Data records:
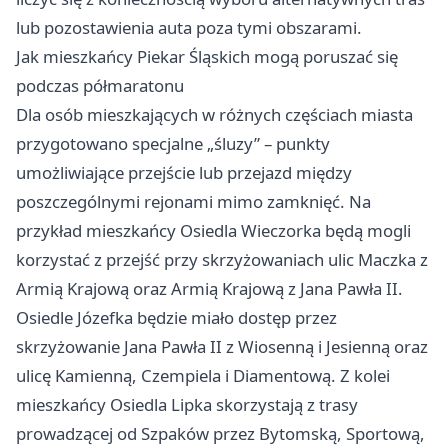
lub pozostawienia auta poza tymi obszarami.
Jak mieszkańcy Piekar Śląskich mogą poruszać się
podczas półmaratonu
Dla osób mieszkających w różnych częściach miasta
przygotowano specjalne „śluzy” – punkty
umożliwiające przejście lub przejazd między
poszczególnymi rejonami mimo zamknięć. Na
przykład mieszkańcy Osiedla Wieczorka będą mogli
korzystać z przejść przy skrzyżowaniach ulic Maczka z
Armią Krajową oraz Armią Krajową z Jana Pawła II.
Osiedle Józefka będzie miało dostęp przez
skrzyżowanie Jana Pawła II z Wiosenną i Jesienną oraz
ulicę Kamienną, Czempiela i Diamentową. Z kolei
mieszkańcy Osiedla Lipka skorzystają z trasy
prowadzącej od Szpaków przez Bytomską, Sportową,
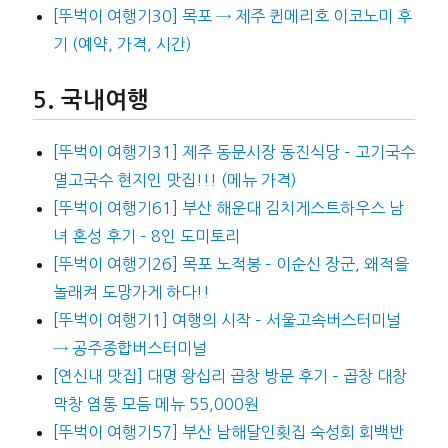
[뚜벅이 여행기30] 목포 → 제주 퀸메리호 이코노미 후
기 (예약, 가격, 시간)
국내여행
[뚜벅이 여행기31] 제주 동문시장 동진식당 – 고기국수
멸고국수 현지인 맛집!!! (메뉴 가격)
[뚜벅이 여행기61] 부산 해운대 김치게스트하우스 남
녀 혼성 후기 – 8인 도미토리
[뚜벅이 여행기26] 목포 노적봉 – 이순신 장군, 왜적을
놀래켜 도망가게 하다!!
[뚜벅이 여행기1] 여행의 시작 – 서울고속버스터미널
→ 공주종합버스터미널
[연신내 맛집] 대명 왕십리 곱창 방문 후기 – 곱창 대창
막창 염통 모듬 메뉴 55,000원
[뚜벅이 여행기57] 부산 남해달인횟집 숙성회 회백반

Assignment ->
Transcribe the records above exactly, skipping pictures.

Response box ->
lub pozostawienia auta poza tymi obszarami.
Jak mieszkańcy Piekar Śląskich mogą poruszać się
podczas półmaratonu
Dla osób mieszkających w różnych częściach miasta
przygotowano specjalne „śluzy” – punkty
umożliwiające przejście lub przejazd między
poszczególnymi rejonami mimo zamknięć. Na
przykład mieszkańcy Osiedla Wieczorka będą mogli
korzystać z przejść przy skrzyżowaniach ulic Maczka z
Armią Krajową oraz Armią Krajową z Jana Pawła II.
Osiedle Józefka będzie miało dostęp przez
skrzyżowanie Jana Pawła II z Wiosenną i Jesienną oraz
ulicę Kamienną, Czempiela i Diamentową. Z kolei
mieszkańcy Osiedla Lipka skorzystają z trasy
prowadzącej od Szpaków przez Bytomską, Sportową,
[뚜벅이 여행기30] 목포 → 제주 퀸메리호 이코노미 후
기 (예약, 가격, 시간)
국내여행
[뚜벅이 여행기31] 제주 동문시장 동진식당 – 고기국수
멸고국수 현지인 맛집!!! (메뉴 가격)
[뚜벅이 여행기61] 부산 해운대 김치게스트하우스 남
녀 혼성 후기 – 8인 도미토리
[뚜벅이 여행기26] 목포 노적봉 – 이순신 장군, 왜적을
놀래켜 도망가게 하다!!
[뚜벅이 여행기1] 여행의 시작 – 서울고속버스터미널
→ 공주종합버스터미널
[연신내 맛집] 대명 왕십리 곱창 방문 후기 – 곱창 대창
막창 염통 모듬 메뉴 55,000원
[뚜벅이 여행기57] 부산 남해달인횟집 숙성회 회백반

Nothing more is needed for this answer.